[What you need to do] Return each line of the data below exactly, omitting any pictures.

┌─ Exercise input

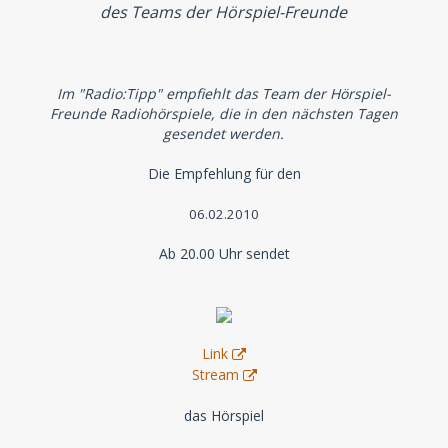
des Teams der Hörspiel-Freunde
Im "Radio:Tipp" empfiehlt das Team der Hörspiel-
Freunde Radiohörspiele, die in den nächsten Tagen
gesendet werden.
Die Empfehlung für den
06.02.2010
Ab 20.00 Uhr sendet
Link
Stream
das Hörspiel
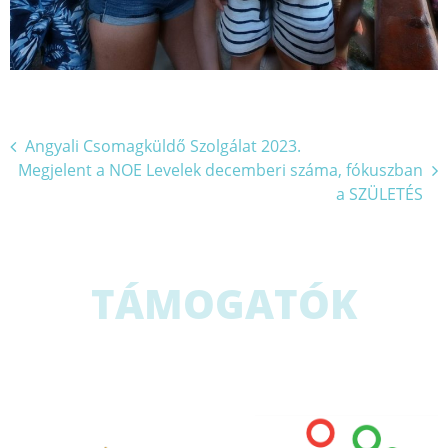
Bejegyzés
Angyali Csomagküldő Szolgálat 2023.
Megjelent a NOE Levelek decemberi száma, fókuszban
navigáció
a SZÜLETÉS
TÁMOGATÓK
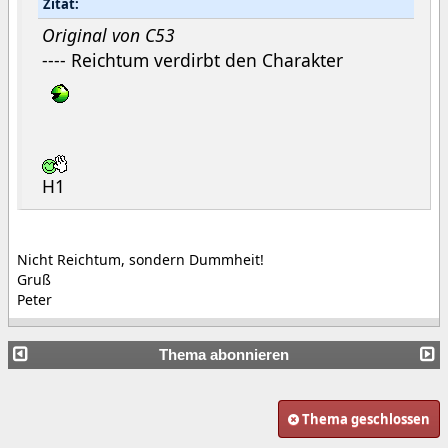
Zitat:
Original von C53
---- Reichtum verdirbt den Charakter
H1
Nicht Reichtum, sondern Dummheit!
Gruß
Peter
Thema abonnieren
Thema geschlossen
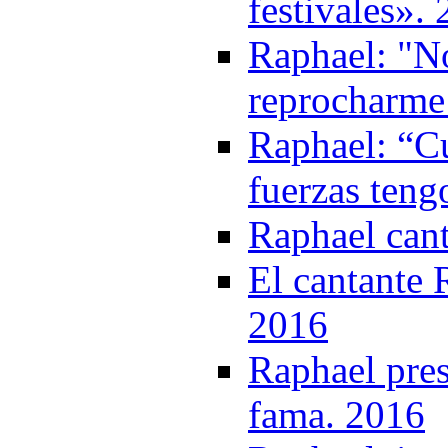
festivales».
Raphael: "N
reprocharme
Raphael: “C
fuerzas teng
Raphael cant
El cantante 
2016
Raphael pres
fama. 2016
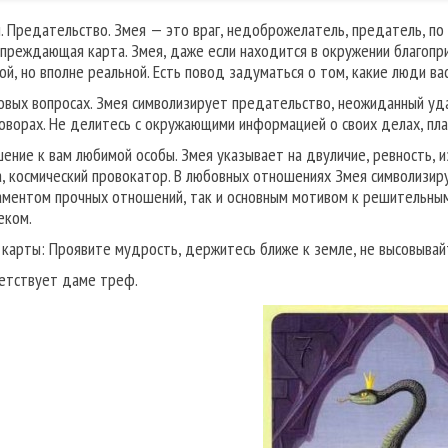
. Предательство. Змея — это враг, недоброжелатель, предатель, п
преждающая карта. Змея, даже если находится в окружении благопри
ой, но вполне реальной. Есть повод задуматься о том, какие люди ва
овых вопросах. Змея символизирует предательство, неожиданный уд
говорах. Не делитесь с окружающими информацией о своих делах, план
ение к вам любимой особы. Змея указывает на двуличие, ревность, и
, космический провокатор. В любовных отношениях Змея символизиру
ментом прочных отношений, так и основным мотивом к решительным
еком.
 карты: Проявите мудрость, держитесь ближе к земле, не высовывай
етствует даме треф.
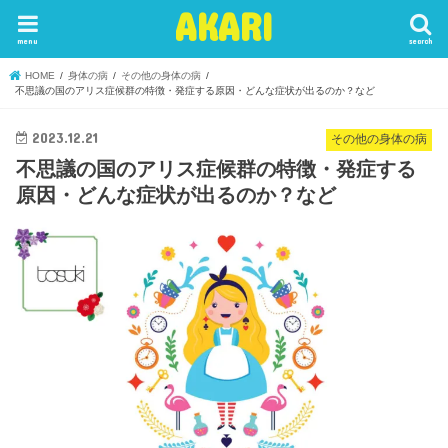
AKARI
menu
search
HOME
身体の病
その他の身体の病
不思議の国のアリス症候群の特徴・発症する原因・どんな症状が出るのか？など
2023.12.21
その他の身体の病
不思議の国のアリス症候群の特徴・発症する
原因・どんな症状が出るのか？など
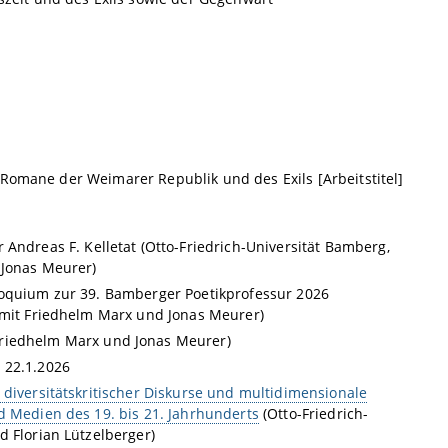
 Romane der Weimarer Republik und des Exils [Arbeitstitel]
dreas F. Kelletat (Otto-Friedrich-Universität Bamberg,
t Jonas Meurer)
lloquium zur 39. Bamberger Poetikprofessur 2026
, mit Friedhelm Marx und Jonas Meurer)
riedhelm Marx und Jonas Meurer)
 22.1.2026
 diversitätskritischer Diskurse und multidimensionale
d Medien des 19. bis 21. Jahrhunderts
(Otto-Friedrich-
d Florian Lützelberger)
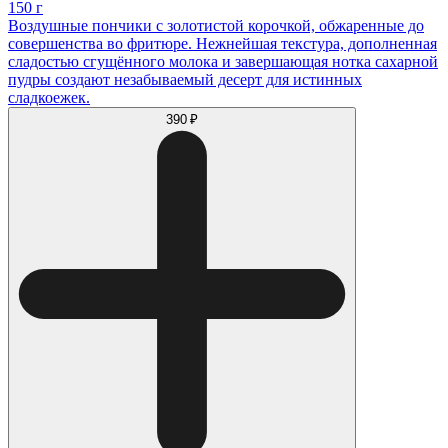
150 г
Воздушные пончики с золотистой корочкой, обжаренные до
совершенства во фритюре. Нежнейшая текстура, дополненная
сладостью сгущённого молока и завершающая нотка сахарной
пудры создают незабываемый десерт для истинных
сладкоежек.
390 ₽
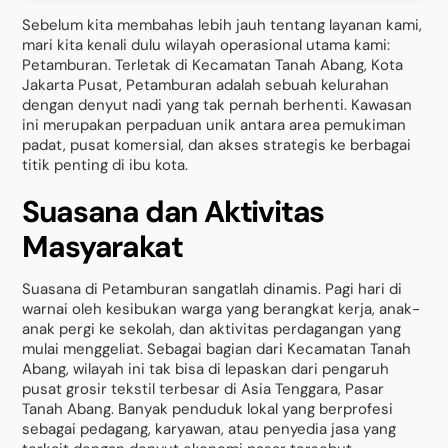
Sebelum kita membahas lebih jauh tentang layanan kami,
mari kita kenali dulu wilayah operasional utama kami:
Petamburan. Terletak di Kecamatan Tanah Abang, Kota
Jakarta Pusat, Petamburan adalah sebuah kelurahan
dengan denyut nadi yang tak pernah berhenti. Kawasan
ini merupakan perpaduan unik antara area pemukiman
padat, pusat komersial, dan akses strategis ke berbagai
titik penting di ibu kota.
Suasana dan Aktivitas
Masyarakat
Suasana di Petamburan sangatlah dinamis. Pagi hari di
warnai oleh kesibukan warga yang berangkat kerja, anak-
anak pergi ke sekolah, dan aktivitas perdagangan yang
mulai menggeliat. Sebagai bagian dari Kecamatan Tanah
Abang, wilayah ini tak bisa di lepaskan dari pengaruh
pusat grosir tekstil terbesar di Asia Tenggara, Pasar
Tanah Abang. Banyak penduduk lokal yang berprofesi
sebagai pedagang, karyawan, atau penyedia jasa yang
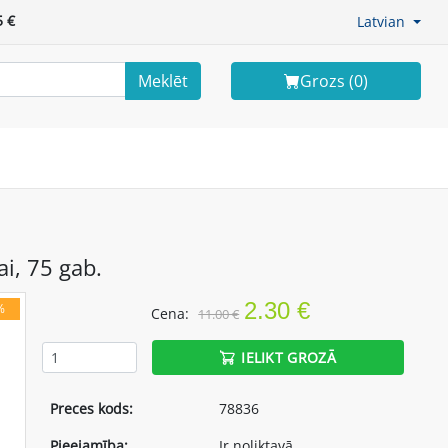
 €
Latvian
Meklēt
Grozs (
0
)
ai, 75 gab.
2.30 €
%
Cena:
11.00 €
IELIKT GROZĀ
Preces kods:
78836
Pieejamība:
Ir noliktavā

└─

[Problem solution]
des Teams der Hörspiel-Freunde
Im "Radio:Tipp" empfiehlt das Team der Hörspiel-
Freunde Radiohörspiele, die in den nächsten Tagen
gesendet werden.
Die Empfehlung für den
06.02.2010
Ab 20.00 Uhr sendet
Link
Stream
das Hörspiel
Bejegyzés
Angyali Csomagküldő Szolgálat 2023.
Megjelent a NOE Levelek decemberi száma, fókuszban
navigáció
a SZÜLETÉS
TÁMOGATÓK
Zitat:
Original von C53
---- Reichtum verdirbt den Charakter
H1
Nicht Reichtum, sondern Dummheit!
Gruß
Peter
Thema abonnieren
Thema geschlossen
festivales».
Raphael: "N
reprocharme
Raphael: “C
fuerzas teng
Raphael cant
El cantante 
2016
Raphael pres
fama. 2016
. Предательство. Змея — это враг, недоброжелатель, предатель, п
преждающая карта. Змея, даже если находится в окружении благопри
ой, но вполне реальной. Есть повод задуматься о том, какие люди ва
овых вопросах. Змея символизирует предательство, неожиданный уд
говорах. Не делитесь с окружающими информацией о своих делах, план
ение к вам любимой особы. Змея указывает на двуличие, ревность, и
, космический провокатор. В любовных отношениях Змея символизиру
ментом прочных отношений, так и основным мотивом к решительным
еком.
 карты: Проявите мудрость, держитесь ближе к земле, не высовывай
етствует даме треф.
AKARI
menu
search
HOME
身体の病
その他の身体の病
不思議の国のアリス症候群の特徴・発症する原因・どんな症状が出るのか？など
2023.12.21
その他の身体の病
不思議の国のアリス症候群の特徴・発症する
原因・どんな症状が出るのか？など
 Romane der Weimarer Republik und des Exils [Arbeitstitel]
dreas F. Kelletat (Otto-Friedrich-Universität Bamberg,
t Jonas Meurer)
lloquium zur 39. Bamberger Poetikprofessur 2026
, mit Friedhelm Marx und Jonas Meurer)
riedhelm Marx und Jonas Meurer)
 22.1.2026
 diversitätskritischer Diskurse und multidimensionale
d Medien des 19. bis 21. Jahrhunderts
(Otto-Friedrich-
d Florian Lützelberger)
150 г
Воздушные пончики с золотистой корочкой, обжаренные до
совершенства во фритюре. Нежнейшая текстура, дополненная
сладостью сгущённого молока и завершающая нотка сахарной
пудры создают незабываемый десерт для истинных
сладкоежек.
390 ₽
Sebelum kita membahas lebih jauh tentang layanan kami,
mari kita kenali dulu wilayah operasional utama kami:
Petamburan. Terletak di Kecamatan Tanah Abang, Kota
Jakarta Pusat, Petamburan adalah sebuah kelurahan
dengan denyut nadi yang tak pernah berhenti. Kawasan
ini merupakan perpaduan unik antara area pemukiman
padat, pusat komersial, dan akses strategis ke berbagai
titik penting di ibu kota.
Suasana dan Aktivitas
Masyarakat
Suasana di Petamburan sangatlah dinamis. Pagi hari di
warnai oleh kesibukan warga yang berangkat kerja, anak-
anak pergi ke sekolah, dan aktivitas perdagangan yang
mulai menggeliat. Sebagai bagian dari Kecamatan Tanah
Abang, wilayah ini tak bisa di lepaskan dari pengaruh
pusat grosir tekstil terbesar di Asia Tenggara, Pasar
Tanah Abang. Banyak penduduk lokal yang berprofesi
sebagai pedagang, karyawan, atau penyedia jasa yang
 €
Latvian
Meklēt
Grozs (
0
)
ai, 75 gab.
2.30 €
%
Cena:
11.00 €
IELIKT GROZĀ
Preces kods:
78836
Pieejamība:
Ir noliktavā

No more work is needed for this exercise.